Retracing my route, my torch beam picks out large frame among the jumble of plates and girders, similar in shape to an ‘A’ frame on a RIB but standing 5 or so metres high. It was covered in plumose anemones, which were all closed giving them a jelly like appearance, and vibrant jewel anemones clung the underside. To the other side of the A frame I found one of the masts lying as it must have fallen when the vessel sank, and could see some more on the sand away from the main bulk of the wreck, tracking off into the green.
My attention was drawn to a large rather inquisitive Ballan Wrasse among the kelp. He wouldn’t let me close enough to get a good photograph, but he wouldn’t swim that far away either. He even tried to play hide and seek, just sneaking a peek around a piece of kelp.
I was now back to where I had started from, it only took 20 minutes to swim around, so off I went again, this time I spotted a ‘Football Jersey Worm’ making its way over the coarse sea bed and a wide variety of fish proving this wreck has a plethora of life. After my third lap of this incredible little wreck I remembered that there were two brave people in semi-dry suits on the boat and thought it better I return. I released the anchor from near the wreckage for the skipper and made my ascent.
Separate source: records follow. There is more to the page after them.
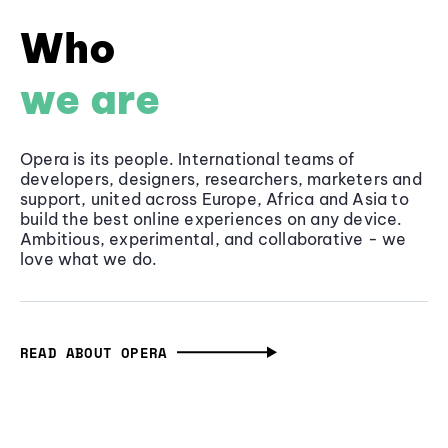
Who
we are
Opera is its people. International teams of
developers, designers, researchers, marketers and
support, united across Europe, Africa and Asia to
build the best online experiences on any device.
Ambitious, experimental, and collaborative - we
love what we do.
READ ABOUT OPERA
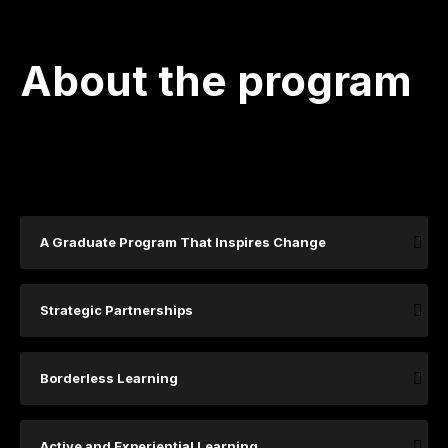
About the program
A Graduate Program That Inspires Change
Strategic Partnerships
Borderless Learning
Active and Experiential Learning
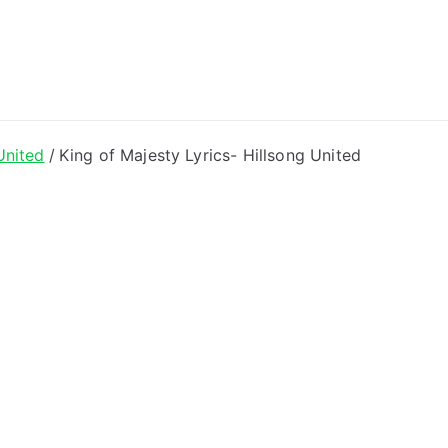
ong Lyrics
United
King of Majesty Lyrics- Hillsong United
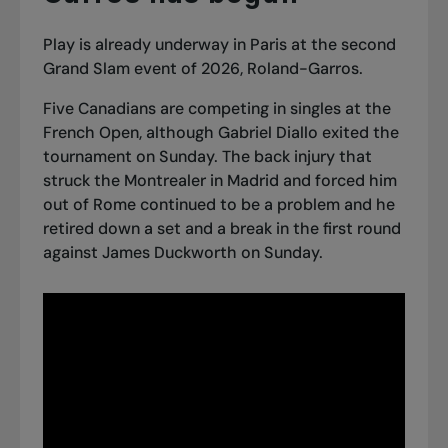
Play is already underway in Paris at the second
Grand Slam event of 2026, Roland-Garros.
Five Canadians are competing in singles at the
French Open, although Gabriel Diallo exited the
tournament on Sunday. The back injury that
struck the Montrealer in Madrid and forced him
out of Rome continued to be a problem and he
retired down a set and a break in the first round
against James Duckworth on Sunday.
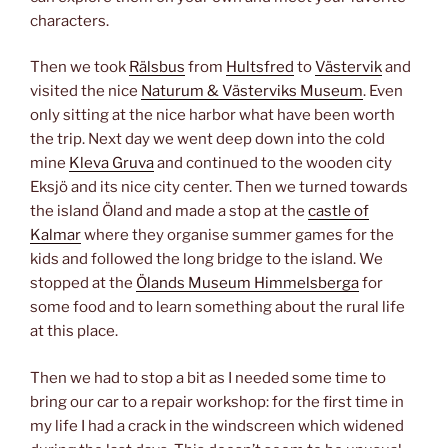
characters.
Then we took
Rälsbus
from
Hultsfred
to
Västervik
and
visited the nice
Naturum & Västerviks Museum
. Even
only sitting at the nice harbor what have been worth
the trip. Next day we went deep down into the cold
mine
Kleva Gruva
and continued to the wooden city
Eksjö and its nice city center. Then we turned towards
the island Öland and made a stop at the
castle of
Kalmar
where they organise summer games for the
kids and followed the long bridge to the island. We
stopped at the
Ölands Museum Himmelsberga
for
some food and to learn something about the rural life
at this place.
Then we had to stop a bit as I needed some time to
bring our car to a repair workshop: for the first time in
my life I had a crack in the windscreen which widened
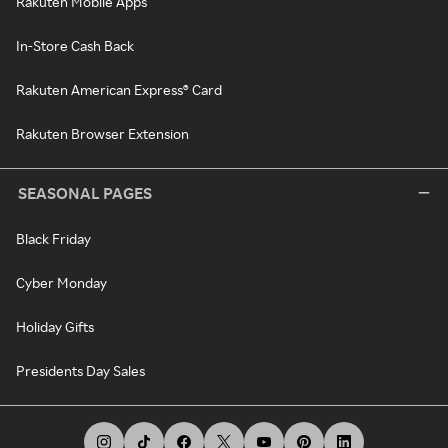
Rakuten Mobile Apps
In-Store Cash Back
Rakuten American Express® Card
Rakuten Browser Extension
SEASONAL PAGES
Black Friday
Cyber Monday
Holiday Gifts
Presidents Day Sales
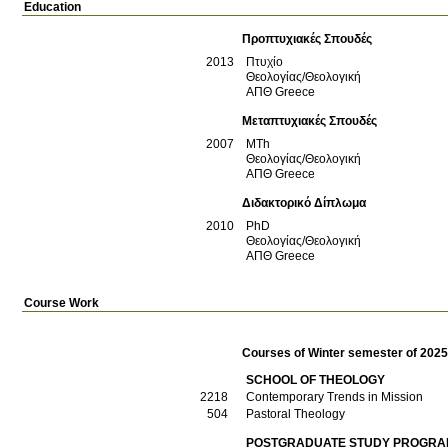
Education
Προπτυχιακές Σπουδές
2013
Πτυχίο
Θεολογίας/Θεολογική
ΑΠΘ
Greece
Μεταπτυχιακές Σπουδές
2007
MTh
Θεολογίας/Θεολογική
ΑΠΘ
Greece
Διδακτορικό Δίπλωμα
2010
PhD
Θεολογίας/Θεολογική
ΑΠΘ
Greece
Course Work
Courses of Winter semester of 202
SCHOOL OF THEOLOGY
2218
Contemporary Trends in Mission
504
Pastoral Theology
POSTGRADUATE STUDY PROGRAM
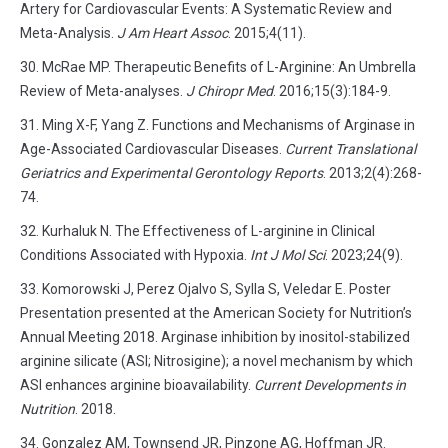
Artery for Cardiovascular Events: A Systematic Review and
Meta-Analysis.
J Am Heart Assoc
. 2015;4(11).
McRae MP. Therapeutic Benefits of L-Arginine: An Umbrella
Review of Meta-analyses.
J Chiropr Med
. 2016;15(3):184-9.
Ming X-F, Yang Z. Functions and Mechanisms of Arginase in
Age-Associated Cardiovascular Diseases.
Current Translational
Geriatrics and Experimental Gerontology Reports
. 2013;2(4):268-
74.
Kurhaluk N. The Effectiveness of L-arginine in Clinical
Conditions Associated with Hypoxia.
Int J Mol Sci
. 2023;24(9).
Komorowski J, Perez Ojalvo S, Sylla S, Veledar E. Poster
Presentation presented at the American Society for Nutrition’s
Annual Meeting 2018. Arginase inhibition by inositol-stabilized
arginine silicate (ASI; Nitrosigine); a novel mechanism by which
ASI enhances arginine bioavailability.
Current Developments in
Nutrition
. 2018.
Gonzalez AM, Townsend JR, Pinzone AG, Hoffman JR.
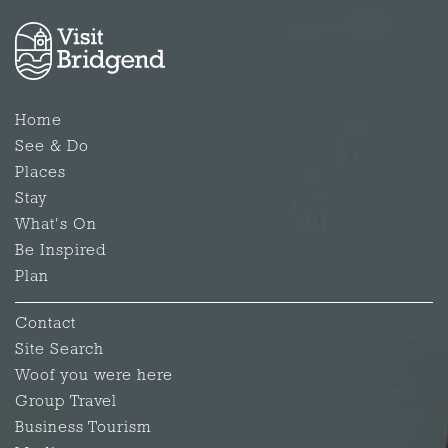
Home
See & Do
Places
Stay
What's On
Be Inspired
Plan
Contact
Site Search
Woof you were here
Group Travel
Business Tourism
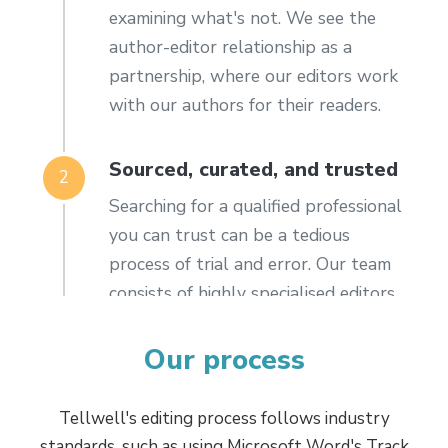
examining what's not. We see the
author-editor relationship as a
partnership, where our editors work
with our authors for their readers.
Sourced, curated, and trusted
2
Searching for a qualified professional
you can trust can be a tedious
process of trial and error. Our team
consists of highly specialised editors
with a staggering amount of
combined experience across all
Our process
genres. We have a diverse and
engaged international team based in
Tellwell's editing process follows industry
the UK, the US, Canada, and New
standards, such as using Microsoft Word's Track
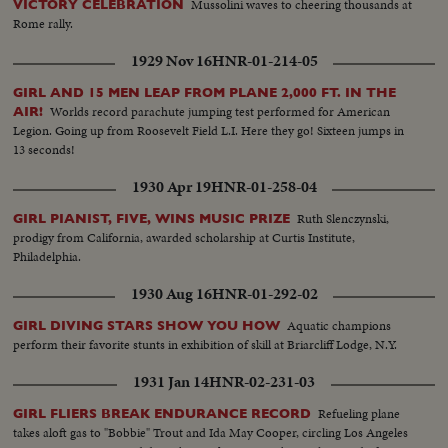
Mussolini waves to cheering thousands at
VICTORY CELEBRATION
Rome rally.
1929 Nov 16
HNR-01-214-05
GIRL AND 15 MEN LEAP FROM PLANE 2,000 FT. IN THE
Worlds record parachute jumping test performed for American
AIR!
Legion. Going up from Roosevelt Field L.I. Here they go! Sixteen jumps in
13 seconds!
1930 Apr 19
HNR-01-258-04
Ruth Slenczynski,
GIRL PIANIST, FIVE, WINS MUSIC PRIZE
prodigy from California, awarded scholarship at Curtis Institute,
Philadelphia.
1930 Aug 16
HNR-01-292-02
Aquatic champions
GIRL DIVING STARS SHOW YOU HOW
perform their favorite stunts in exhibition of skill at Briarcliff Lodge, N.Y.
1931 Jan 14
HNR-02-231-03
Refueling plane
GIRL FLIERS BREAK ENDURANCE RECORD
takes aloft gas to "Bobbie" Trout and Ida May Cooper, circling Los Angeles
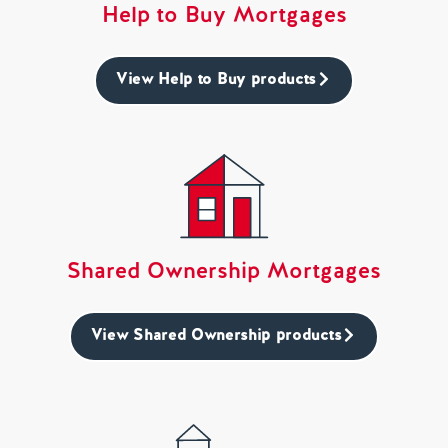
Help to Buy Mortgages
View Help to Buy products
Shared Ownership Mortgages
View Shared Ownership products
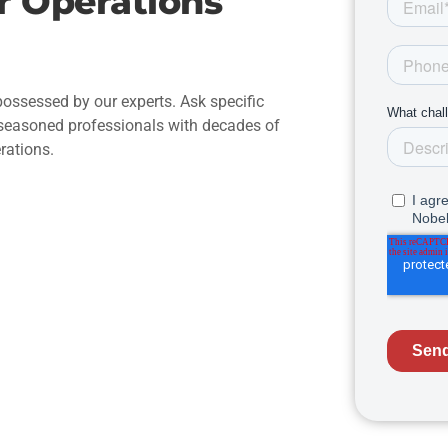
r Operations
ossessed by our experts. Ask specific
 seasoned professionals with decades of
rations.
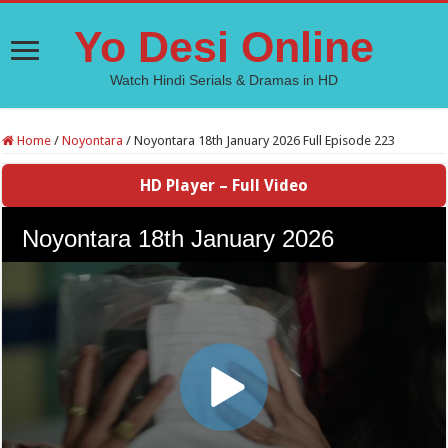
Yo Desi Online
Watch Hindi Serials & Dramas in HD
Home
/
Noyontara
/
Noyontara 18th January 2026 Full Episode 223
HD Player – Full Video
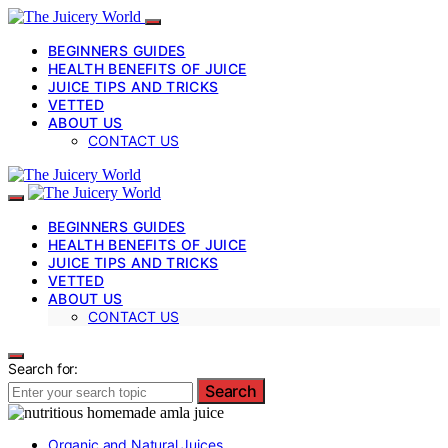
BEGINNERS GUIDES
HEALTH BENEFITS OF JUICE
JUICE TIPS AND TRICKS
VETTED
ABOUT US
CONTACT US
BEGINNERS GUIDES
HEALTH BENEFITS OF JUICE
JUICE TIPS AND TRICKS
VETTED
ABOUT US
CONTACT US
Search for:
Search
Organic and Natural Juices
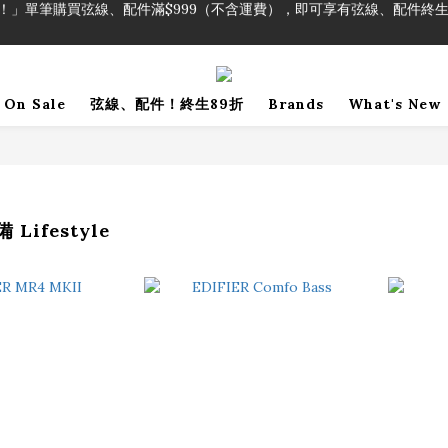
！」單筆購買弦線、配件滿$999（不含運費），即可享有弦線、配件終生
加入會員即領2000元購物金。 加入購物車查看更多折扣！
！」單筆購買弦線、配件滿$999（不含運費），即可享有弦線、配件終生
On Sale
弦線、配件！終生89折
Brands
What's New
Lifestyle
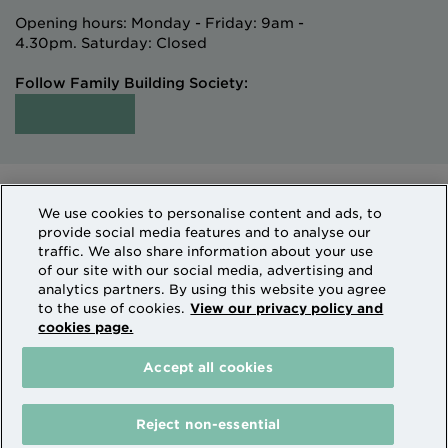
Opening hours: Monday - Friday: 9am -
4.30pm. Saturday: Closed
Follow Family Building Society:
Intermediaries
Terms of Access
We use cookies to personalise content and ads, to
Sitemap
Cookies & Privacy
provide social media features and to analyse our
How we use personal information
traffic. We also share information about your use
of our site with our social media, advertising and
analytics partners. By using this website you agree
Family Building Society is a trading name of National
to the use of cookies.
View our privacy policy and
cookies page.
Counties Building Society which is authorised by the
Prudential Regulation Authority and regulated by the
Accept all cookies
Financial Conduct Authority and the Prudential
Regulation Authority. National Counties is on the
Financial Services Register Firm Reference Number
Reject non-essential
206080.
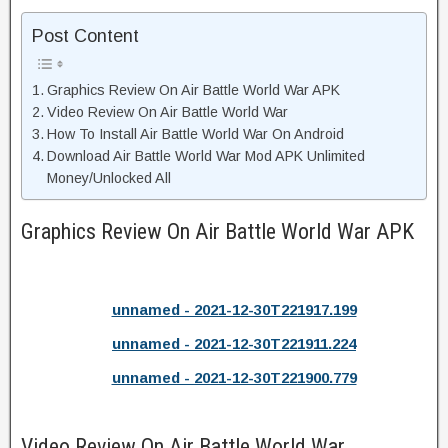
Post Content
Graphics Review On Air Battle World War APK
Video Review On Air Battle World War
How To Install Air Battle World War On Android
Download Air Battle World War Mod APK Unlimited
Money/Unlocked All
Graphics Review On Air Battle World War APK
unnamed - 2021-12-30T221917.199
unnamed - 2021-12-30T221911.224
unnamed - 2021-12-30T221900.779
Video Review On Air Battle World War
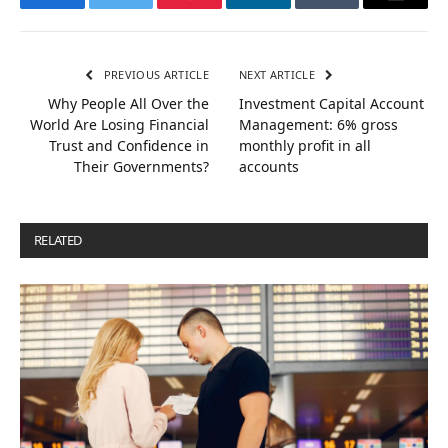
Facebook
Twitter
Pinterest
LinkedIn
Tumblr
Email
PREVIOUS ARTICLE
NEXT ARTICLE
Why People All Over the
Investment Capital Account
World Are Losing Financial
Management: 6% gross
Trust and Confidence in
monthly profit in all
Their Governments?
accounts
RELATED
POSTS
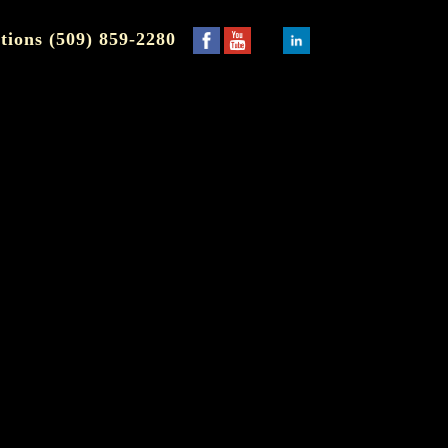
tions (509) 859-2280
A very easy and pleasant dive for any level of diver, in perfect conditions, Cornwall at its best.
During the last year several finds have come to light on the Hera, including a telescope and some personal belongings. There are a couple of swim throughs, the longest being about 40m long. The ‘A’ frame is covered in anemones, a good second dive.
There are some quite big pieces of wreckage, though none of it actually looks much like a ship. However, there are some interesting swim-throughs and the viz was very good at around 8m. It was a nice, relaxing dive with plenty of life about. We saw another dogfish, some really big ballan wrasse and a large pollack can be found.
Despite shallow waters, she is in a relatively sheltered place and there is still a substantial amount of wreckage.
The Hera, an extremely pretty wreck situated just off Nare Head.
The masts and large sections of hull can still be seen, although penetration should be undertaken with care. The wreck is home to some very large Pollock an Ballan Wrasse. On sections of the hull, you can see colonies of jewel, dahlia and Plumrose anemones.